**Directions**:
Which lines have the string "filter"? Copy all of them from the entries below.

**Provided material**:
%%

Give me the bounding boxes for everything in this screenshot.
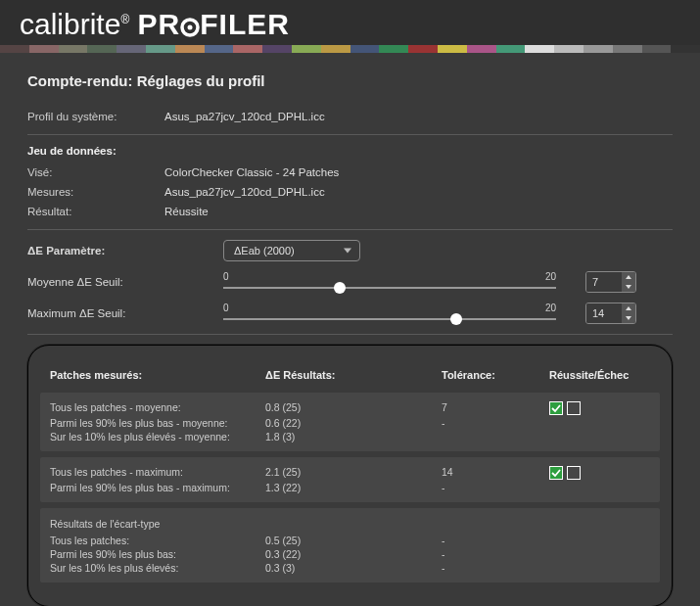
row-pf: [549, 562, 637, 574]
slider-thumb[interactable]: [450, 313, 462, 325]
measures-value: Asus_pa27jcv_120cd_DPHL.icc: [164, 186, 325, 198]
row-tol: -: [442, 535, 549, 546]
app-logo: calibrite® PRFILER: [20, 8, 680, 41]
slider-thumb[interactable]: [334, 282, 346, 294]
pass-fail-indicator: [549, 466, 637, 480]
result-row: Sur les 10% les plus élevés:0.3 (3)-: [50, 561, 650, 575]
std-heading: Résultats de l'écart-type: [50, 516, 650, 534]
pass-icon: [549, 466, 563, 480]
result-row: Tous les patches - moyenne:0.8 (25)7: [50, 400, 650, 416]
row-de: 1.8 (3): [265, 431, 442, 443]
slider-min: 0: [223, 303, 229, 313]
row-label: Sur les 10% les plus élevés:: [50, 562, 265, 574]
result-label: Résultat:: [27, 206, 164, 217]
row-label: Sur les 10% les plus élevés - moyenne:: [50, 431, 265, 443]
system-profile-value: Asus_pa27jcv_120cd_DPHL.icc: [164, 111, 325, 122]
row-label: Tous les patches:: [50, 535, 265, 546]
result-row: Tous les patches - maximum:2.1 (25)14: [50, 465, 650, 481]
max-threshold-stepper[interactable]: [585, 303, 636, 324]
row-pf: [549, 548, 637, 560]
results-header: Patches mesurés: ΔE Résultats: Tolérance…: [50, 363, 650, 387]
target-row: Visé: ColorChecker Classic - 24 Patches: [27, 163, 673, 182]
row-tol: [442, 431, 549, 443]
max-threshold-input[interactable]: [586, 303, 622, 323]
target-label: Visé:: [27, 166, 164, 178]
max-threshold-slider[interactable]: 0 20: [223, 306, 556, 320]
avg-threshold-stepper[interactable]: [585, 271, 636, 293]
row-label: Tous les patches - maximum:: [50, 466, 265, 480]
result-row: Parmi les 90% les plus bas:0.3 (22)-: [50, 547, 650, 561]
row-pf: [549, 417, 637, 429]
app-header: calibrite® PRFILER: [0, 0, 700, 45]
row-pf: [549, 535, 637, 546]
divider: [27, 229, 673, 230]
dataset-heading: Jeu de données:: [27, 145, 673, 157]
row-label: Tous les patches - moyenne:: [50, 401, 265, 415]
measures-row: Mesures: Asus_pa27jcv_120cd_DPHL.icc: [27, 182, 673, 202]
results-block-max: Tous les patches - maximum:2.1 (25)14Par…: [40, 457, 660, 502]
row-tol: 7: [442, 401, 549, 415]
result-row: Tous les patches:0.5 (25)-: [50, 534, 650, 547]
row-pf: [549, 431, 637, 443]
color-strip: [0, 45, 700, 53]
fail-icon: [567, 401, 581, 415]
row-pf: [549, 466, 637, 480]
results-block-avg: Tous les patches - moyenne:0.8 (25)7Parm…: [40, 393, 660, 451]
stepper-up-icon[interactable]: [622, 303, 635, 313]
row-de: 0.6 (22): [265, 417, 442, 429]
row-label: Parmi les 90% les plus bas - moyenne:: [50, 417, 265, 429]
de-param-select[interactable]: ΔEab (2000): [223, 240, 360, 261]
divider: [27, 134, 673, 135]
avg-threshold-label: Moyenne ΔE Seuil:: [27, 276, 223, 288]
de-param-selected: ΔEab (2000): [234, 245, 295, 256]
row-tol: -: [442, 482, 549, 493]
product-text: PRFILER: [138, 8, 290, 40]
row-label: Parmi les 90% les plus bas - maximum:: [50, 482, 265, 493]
avg-threshold-input[interactable]: [586, 272, 622, 292]
results-panel: Patches mesurés: ΔE Résultats: Tolérance…: [27, 345, 673, 606]
slider-min: 0: [223, 271, 229, 282]
slider-max: 20: [545, 303, 556, 313]
row-tol: 14: [442, 466, 549, 480]
result-row: Sur les 10% les plus élevés - moyenne:1.…: [50, 430, 650, 443]
results-block-std: Résultats de l'écart-type Tous les patch…: [40, 508, 660, 583]
brand-text: calibrite: [20, 8, 120, 40]
avg-threshold-slider[interactable]: 0 20: [223, 275, 556, 289]
de-param-label: ΔE Paramètre:: [27, 245, 223, 256]
row-tol: -: [442, 417, 549, 429]
page-title: Compte-rendu: Réglages du profil: [27, 72, 673, 89]
fail-icon: [567, 466, 581, 480]
row-pf: [549, 482, 637, 493]
slider-max: 20: [545, 271, 556, 282]
row-de: 0.8 (25): [265, 401, 442, 415]
col-passfail: Réussite/Échec: [549, 369, 637, 381]
row-de: 0.3 (3): [265, 562, 442, 574]
target-value: ColorChecker Classic - 24 Patches: [164, 166, 339, 178]
result-value: Réussite: [164, 206, 209, 217]
max-threshold-label: Maximum ΔE Seuil:: [27, 307, 223, 319]
svg-point-1: [188, 25, 193, 30]
row-tol: -: [442, 548, 549, 560]
stepper-down-icon[interactable]: [622, 313, 635, 323]
stepper-down-icon[interactable]: [622, 282, 635, 292]
row-de: 0.5 (25): [265, 535, 442, 546]
system-profile-label: Profil du système:: [27, 111, 164, 122]
row-label: Parmi les 90% les plus bas:: [50, 548, 265, 560]
row-de: 2.1 (25): [265, 466, 442, 480]
result-row: Parmi les 90% les plus bas - maximum:1.3…: [50, 481, 650, 494]
pass-icon: [549, 401, 563, 415]
divider: [27, 334, 673, 335]
pass-fail-indicator: [549, 401, 637, 415]
system-profile-row: Profil du système: Asus_pa27jcv_120cd_DP…: [27, 107, 673, 126]
row-pf: [549, 401, 637, 415]
col-patches: Patches mesurés:: [50, 369, 265, 381]
row-tol: -: [442, 562, 549, 574]
col-tolerance: Tolérance:: [442, 369, 549, 381]
result-row: Parmi les 90% les plus bas - moyenne:0.6…: [50, 416, 650, 430]
row-de: 1.3 (22): [265, 482, 442, 493]
measures-label: Mesures:: [27, 186, 164, 198]
col-de: ΔE Résultats:: [265, 369, 442, 381]
result-row: Résultat: Réussite: [27, 202, 673, 221]
stepper-up-icon[interactable]: [622, 272, 635, 282]
row-de: 0.3 (22): [265, 548, 442, 560]
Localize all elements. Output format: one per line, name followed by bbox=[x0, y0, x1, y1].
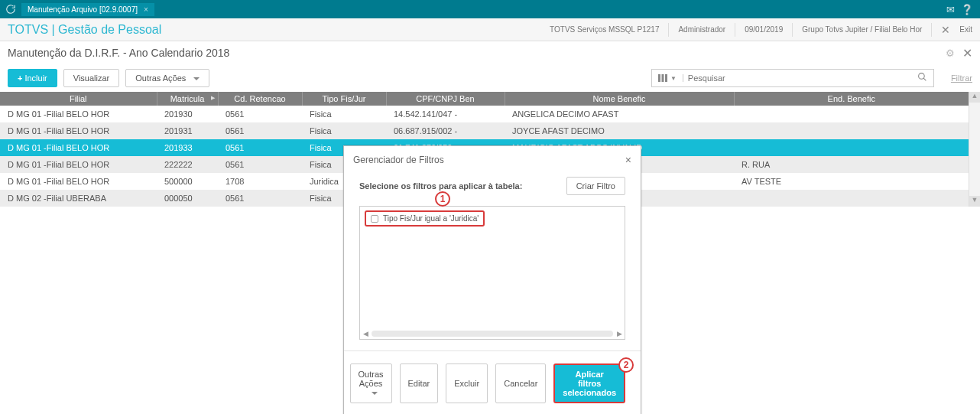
scroll-down-icon[interactable]: ▼ bbox=[969, 196, 980, 207]
sub-header: TOTVS | Gestão de Pessoal TOTVS Serviços… bbox=[0, 18, 980, 41]
cancelar-button[interactable]: Cancelar bbox=[495, 363, 546, 403]
col-nome[interactable]: Nome Benefic bbox=[505, 92, 734, 106]
cell-filial: D MG 02 -Filial UBERABA bbox=[0, 190, 157, 207]
col-cpf[interactable]: CPF/CNPJ Ben bbox=[386, 92, 505, 106]
page-title: Manutenção da D.I.R.F. - Ano Calendario … bbox=[8, 47, 229, 59]
horizontal-scrollbar[interactable]: ◀ ▶ bbox=[362, 330, 623, 337]
window-tab[interactable]: Manutenção Arquivo [02.9.0007] × bbox=[21, 3, 154, 16]
cell-filial: D MG 01 -Filial BELO HOR bbox=[0, 122, 157, 139]
cell-filial: D MG 01 -Filial BELO HOR bbox=[0, 173, 157, 190]
help-icon[interactable]: ❔ bbox=[959, 4, 975, 15]
filter-list: Tipo Fis/Jur igual a 'Juridica' ◀ ▶ bbox=[359, 206, 625, 340]
table-header-row: Filial Matricula▶ Cd. Retencao Tipo Fis/… bbox=[0, 92, 969, 106]
refresh-icon[interactable] bbox=[5, 3, 17, 15]
scroll-left-icon[interactable]: ◀ bbox=[362, 330, 369, 337]
page-title-bar: Manutenção da D.I.R.F. - Ano Calendario … bbox=[0, 41, 980, 64]
callout-2: 2 bbox=[618, 357, 634, 373]
close-tab-icon[interactable]: × bbox=[144, 5, 148, 14]
cell-cpf: 06.687.915/002 - bbox=[386, 122, 505, 139]
cell-nome: JOYCE AFAST DECIMO bbox=[505, 122, 734, 139]
group-label: Grupo Totvs Jupiter / Filial Belo Hor bbox=[802, 25, 922, 34]
cell-tipo: Fisica bbox=[302, 122, 386, 139]
modal-outras-button[interactable]: Outras Ações bbox=[350, 363, 392, 403]
table-row[interactable]: D MG 01 -Filial BELO HOR2019300561Fisica… bbox=[0, 106, 969, 122]
cell-nome: ANGELICA DECIMO AFAST bbox=[505, 106, 734, 122]
svg-line-4 bbox=[923, 78, 926, 80]
cell-end bbox=[734, 190, 969, 207]
visualizar-button[interactable]: Visualizar bbox=[63, 69, 120, 87]
columns-selector[interactable]: ▼ bbox=[652, 74, 683, 82]
incluir-button[interactable]: +Incluir bbox=[8, 69, 57, 87]
cell-end bbox=[734, 122, 969, 139]
cell-matricula: 201931 bbox=[157, 122, 218, 139]
callout-1: 1 bbox=[435, 191, 450, 207]
cell-end bbox=[734, 139, 969, 156]
toolbar: +Incluir Visualizar Outras Ações ▼ Filtr… bbox=[0, 64, 980, 92]
outras-acoes-button[interactable]: Outras Ações bbox=[125, 69, 209, 87]
cell-end bbox=[734, 106, 969, 122]
cell-cd: 0561 bbox=[218, 156, 302, 173]
vertical-scrollbar[interactable]: ▲ ▼ bbox=[969, 92, 980, 207]
env-label: TOTVS Serviços MSSQL P1217 bbox=[550, 25, 659, 34]
mail-icon[interactable]: ✉ bbox=[942, 4, 959, 15]
cell-matricula: 000050 bbox=[157, 190, 218, 207]
cell-cd: 0561 bbox=[218, 122, 302, 139]
cell-cd: 0561 bbox=[218, 106, 302, 122]
svg-point-3 bbox=[919, 73, 925, 80]
col-cdretencao[interactable]: Cd. Retencao bbox=[218, 92, 302, 106]
search-box: ▼ bbox=[651, 69, 934, 87]
exit-label[interactable]: Exit bbox=[959, 25, 972, 34]
cell-tipo: Fisica bbox=[302, 106, 386, 122]
col-tipo[interactable]: Tipo Fis/Jur bbox=[302, 92, 386, 106]
exit-close-icon[interactable]: ✕ bbox=[941, 24, 950, 36]
cell-filial: D MG 01 -Filial BELO HOR bbox=[0, 106, 157, 122]
svg-rect-2 bbox=[665, 74, 667, 82]
svg-rect-1 bbox=[661, 74, 664, 82]
search-icon[interactable] bbox=[911, 72, 933, 84]
cell-cd: 1708 bbox=[218, 173, 302, 190]
col-matricula[interactable]: Matricula▶ bbox=[157, 92, 218, 106]
cell-filial: D MG 01 -Filial BELO HOR bbox=[0, 139, 157, 156]
filter-checkbox[interactable] bbox=[371, 215, 378, 223]
cell-filial: D MG 01 -Filial BELO HOR bbox=[0, 156, 157, 173]
cell-end: R. RUA bbox=[734, 156, 969, 173]
filter-manager-modal: Gerenciador de Filtros × Selecione os fi… bbox=[343, 145, 641, 414]
cell-matricula: 500000 bbox=[157, 173, 218, 190]
scroll-up-icon[interactable]: ▲ bbox=[969, 92, 980, 103]
modal-title: Gerenciador de Filtros bbox=[353, 155, 444, 165]
cell-matricula: 201930 bbox=[157, 106, 218, 122]
scroll-right-icon[interactable]: ▶ bbox=[615, 330, 623, 337]
cell-matricula: 222222 bbox=[157, 156, 218, 173]
window-tab-label: Manutenção Arquivo [02.9.0007] bbox=[28, 5, 138, 14]
search-input[interactable] bbox=[683, 70, 911, 86]
col-filial[interactable]: Filial bbox=[0, 92, 157, 106]
create-filter-button[interactable]: Criar Filtro bbox=[566, 177, 625, 195]
date-label: 09/01/2019 bbox=[745, 25, 783, 34]
filtrar-link[interactable]: Filtrar bbox=[951, 73, 972, 83]
page-close-icon[interactable]: ✕ bbox=[962, 46, 972, 60]
product-title: TOTVS | Gestão de Pessoal bbox=[8, 23, 550, 37]
modal-close-icon[interactable]: × bbox=[625, 154, 631, 166]
incluir-label: Incluir bbox=[24, 73, 47, 83]
svg-rect-0 bbox=[658, 74, 660, 82]
gear-icon[interactable]: ⚙ bbox=[946, 47, 955, 59]
table-row[interactable]: D MG 01 -Filial BELO HOR2019310561Fisica… bbox=[0, 122, 969, 139]
filter-item[interactable]: Tipo Fis/Jur igual a 'Juridica' bbox=[365, 210, 485, 227]
cell-cd: 0561 bbox=[218, 139, 302, 156]
modal-instruction: Selecione os filtros para aplicar à tabe… bbox=[359, 181, 522, 191]
filter-item-label: Tipo Fis/Jur igual a 'Juridica' bbox=[383, 214, 479, 223]
cell-cpf: 14.542.141/047 - bbox=[386, 106, 505, 122]
cell-cd: 0561 bbox=[218, 190, 302, 207]
col-end[interactable]: End. Benefic bbox=[734, 92, 969, 106]
cell-matricula: 201933 bbox=[157, 139, 218, 156]
excluir-button[interactable]: Excluir bbox=[446, 363, 488, 403]
aplicar-filtros-button[interactable]: Aplicar filtros selecionados bbox=[553, 363, 625, 403]
user-label: Administrador bbox=[678, 25, 725, 34]
editar-button[interactable]: Editar bbox=[400, 363, 439, 403]
chevron-down-icon: ▼ bbox=[670, 75, 677, 82]
title-bar: Manutenção Arquivo [02.9.0007] × ✉ ❔ bbox=[0, 0, 980, 18]
cell-end: AV TESTE bbox=[734, 173, 969, 190]
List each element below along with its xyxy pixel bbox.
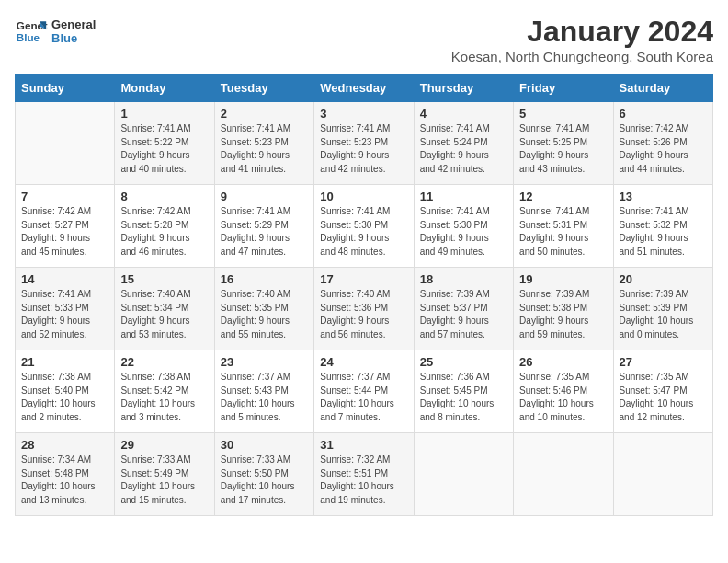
day-cell: 22Sunrise: 7:38 AMSunset: 5:42 PMDayligh… <box>115 350 214 433</box>
day-number: 26 <box>519 355 607 369</box>
day-number: 9 <box>221 190 308 203</box>
day-number: 13 <box>620 190 707 203</box>
day-number: 6 <box>620 107 707 121</box>
day-info: Sunrise: 7:41 AMSunset: 5:22 PMDaylight:… <box>120 122 208 176</box>
day-cell: 3Sunrise: 7:41 AMSunset: 5:23 PMDaylight… <box>314 102 414 185</box>
day-info: Sunrise: 7:41 AMSunset: 5:31 PMDaylight:… <box>519 205 607 259</box>
day-cell: 26Sunrise: 7:35 AMSunset: 5:46 PMDayligh… <box>514 350 613 433</box>
day-number: 21 <box>21 355 108 369</box>
day-cell: 8Sunrise: 7:42 AMSunset: 5:28 PMDaylight… <box>115 185 214 268</box>
day-info: Sunrise: 7:41 AMSunset: 5:30 PMDaylight:… <box>420 205 507 259</box>
day-info: Sunrise: 7:32 AMSunset: 5:51 PMDaylight:… <box>320 454 407 507</box>
day-cell: 25Sunrise: 7:36 AMSunset: 5:45 PMDayligh… <box>414 350 513 433</box>
day-cell: 6Sunrise: 7:42 AMSunset: 5:26 PMDaylight… <box>613 102 712 185</box>
day-number: 4 <box>420 107 507 121</box>
day-number: 28 <box>21 438 108 452</box>
day-cell: 13Sunrise: 7:41 AMSunset: 5:32 PMDayligh… <box>613 185 712 268</box>
day-number: 2 <box>221 107 308 121</box>
day-info: Sunrise: 7:39 AMSunset: 5:39 PMDaylight:… <box>620 288 707 341</box>
day-number: 22 <box>120 355 208 369</box>
day-cell <box>514 433 613 516</box>
day-info: Sunrise: 7:40 AMSunset: 5:35 PMDaylight:… <box>221 288 308 341</box>
day-info: Sunrise: 7:35 AMSunset: 5:46 PMDaylight:… <box>519 371 607 424</box>
column-header-monday: Monday <box>115 75 214 102</box>
day-cell: 17Sunrise: 7:40 AMSunset: 5:36 PMDayligh… <box>314 268 414 350</box>
day-number: 10 <box>320 190 407 203</box>
column-header-saturday: Saturday <box>613 75 712 102</box>
day-cell <box>414 433 513 516</box>
day-info: Sunrise: 7:36 AMSunset: 5:45 PMDaylight:… <box>420 371 507 424</box>
day-number: 11 <box>420 190 507 203</box>
day-number: 18 <box>420 272 507 286</box>
day-cell: 4Sunrise: 7:41 AMSunset: 5:24 PMDaylight… <box>414 102 513 185</box>
logo-line2: Blue <box>51 31 96 45</box>
day-cell: 29Sunrise: 7:33 AMSunset: 5:49 PMDayligh… <box>115 433 214 516</box>
day-info: Sunrise: 7:35 AMSunset: 5:47 PMDaylight:… <box>620 371 707 424</box>
day-cell: 31Sunrise: 7:32 AMSunset: 5:51 PMDayligh… <box>314 433 414 516</box>
day-info: Sunrise: 7:38 AMSunset: 5:42 PMDaylight:… <box>120 371 208 424</box>
day-info: Sunrise: 7:33 AMSunset: 5:50 PMDaylight:… <box>221 454 308 507</box>
day-info: Sunrise: 7:41 AMSunset: 5:29 PMDaylight:… <box>221 205 308 259</box>
day-number: 7 <box>21 190 108 203</box>
day-cell: 5Sunrise: 7:41 AMSunset: 5:25 PMDaylight… <box>514 102 613 185</box>
day-number: 20 <box>620 272 707 286</box>
day-number: 14 <box>21 272 108 286</box>
day-number: 12 <box>519 190 607 203</box>
day-number: 30 <box>221 438 308 452</box>
day-info: Sunrise: 7:37 AMSunset: 5:43 PMDaylight:… <box>221 371 308 424</box>
day-cell: 20Sunrise: 7:39 AMSunset: 5:39 PMDayligh… <box>613 268 712 350</box>
day-number: 27 <box>620 355 707 369</box>
day-info: Sunrise: 7:37 AMSunset: 5:44 PMDaylight:… <box>320 371 407 424</box>
svg-text:Blue: Blue <box>17 31 40 43</box>
day-info: Sunrise: 7:40 AMSunset: 5:34 PMDaylight:… <box>120 288 208 341</box>
day-cell: 30Sunrise: 7:33 AMSunset: 5:50 PMDayligh… <box>214 433 313 516</box>
day-number: 3 <box>320 107 407 121</box>
day-number: 5 <box>519 107 607 121</box>
title-block: January 2024 Koesan, North Chungcheong, … <box>451 15 713 64</box>
day-cell: 12Sunrise: 7:41 AMSunset: 5:31 PMDayligh… <box>514 185 613 268</box>
week-row-1: 1Sunrise: 7:41 AMSunset: 5:22 PMDaylight… <box>16 102 713 185</box>
day-cell: 16Sunrise: 7:40 AMSunset: 5:35 PMDayligh… <box>214 268 313 350</box>
column-header-tuesday: Tuesday <box>214 75 313 102</box>
day-info: Sunrise: 7:39 AMSunset: 5:38 PMDaylight:… <box>519 288 607 341</box>
day-info: Sunrise: 7:42 AMSunset: 5:28 PMDaylight:… <box>120 205 208 259</box>
logo-line1: General <box>51 17 96 31</box>
week-row-3: 14Sunrise: 7:41 AMSunset: 5:33 PMDayligh… <box>16 268 713 350</box>
day-number: 24 <box>320 355 407 369</box>
day-info: Sunrise: 7:33 AMSunset: 5:49 PMDaylight:… <box>120 454 208 507</box>
day-info: Sunrise: 7:41 AMSunset: 5:23 PMDaylight:… <box>320 122 407 176</box>
day-info: Sunrise: 7:42 AMSunset: 5:26 PMDaylight:… <box>620 122 707 176</box>
day-info: Sunrise: 7:41 AMSunset: 5:23 PMDaylight:… <box>221 122 308 176</box>
day-cell: 9Sunrise: 7:41 AMSunset: 5:29 PMDaylight… <box>214 185 313 268</box>
day-info: Sunrise: 7:39 AMSunset: 5:37 PMDaylight:… <box>420 288 507 341</box>
day-cell: 18Sunrise: 7:39 AMSunset: 5:37 PMDayligh… <box>414 268 513 350</box>
day-info: Sunrise: 7:38 AMSunset: 5:40 PMDaylight:… <box>21 371 108 424</box>
day-info: Sunrise: 7:41 AMSunset: 5:30 PMDaylight:… <box>320 205 407 259</box>
day-cell: 28Sunrise: 7:34 AMSunset: 5:48 PMDayligh… <box>16 433 115 516</box>
subtitle: Koesan, North Chungcheong, South Korea <box>451 49 713 64</box>
day-info: Sunrise: 7:34 AMSunset: 5:48 PMDaylight:… <box>21 454 108 507</box>
day-info: Sunrise: 7:41 AMSunset: 5:32 PMDaylight:… <box>620 205 707 259</box>
column-header-sunday: Sunday <box>16 75 115 102</box>
calendar-table: SundayMondayTuesdayWednesdayThursdayFrid… <box>15 74 713 516</box>
day-info: Sunrise: 7:40 AMSunset: 5:36 PMDaylight:… <box>320 288 407 341</box>
day-number: 29 <box>120 438 208 452</box>
day-number: 31 <box>320 438 407 452</box>
day-number: 16 <box>221 272 308 286</box>
day-number: 15 <box>120 272 208 286</box>
day-cell: 19Sunrise: 7:39 AMSunset: 5:38 PMDayligh… <box>514 268 613 350</box>
day-info: Sunrise: 7:42 AMSunset: 5:27 PMDaylight:… <box>21 205 108 259</box>
day-info: Sunrise: 7:41 AMSunset: 5:24 PMDaylight:… <box>420 122 507 176</box>
day-cell <box>613 433 712 516</box>
page-header: General Blue General Blue January 2024 K… <box>15 15 713 64</box>
day-cell: 15Sunrise: 7:40 AMSunset: 5:34 PMDayligh… <box>115 268 214 350</box>
day-cell: 7Sunrise: 7:42 AMSunset: 5:27 PMDaylight… <box>16 185 115 268</box>
day-number: 25 <box>420 355 507 369</box>
day-info: Sunrise: 7:41 AMSunset: 5:33 PMDaylight:… <box>21 288 108 341</box>
column-header-friday: Friday <box>514 75 613 102</box>
day-cell: 14Sunrise: 7:41 AMSunset: 5:33 PMDayligh… <box>16 268 115 350</box>
day-cell <box>16 102 115 185</box>
day-number: 19 <box>519 272 607 286</box>
week-row-2: 7Sunrise: 7:42 AMSunset: 5:27 PMDaylight… <box>16 185 713 268</box>
column-header-wednesday: Wednesday <box>314 75 414 102</box>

%%

**Solution**:
filter-list: Tipo Fis/Jur igual a 'Juridica' ◀ ▶ bbox=[359, 206, 625, 340]
filter-checkbox[interactable] bbox=[371, 215, 378, 223]
filter-manager-modal: Gerenciador de Filtros × Selecione os fi… bbox=[343, 145, 641, 414]
create-filter-button[interactable]: Criar Filtro bbox=[566, 177, 625, 195]
filter-item[interactable]: Tipo Fis/Jur igual a 'Juridica' bbox=[365, 210, 485, 227]
filter-item-label: Tipo Fis/Jur igual a 'Juridica' bbox=[383, 214, 479, 223]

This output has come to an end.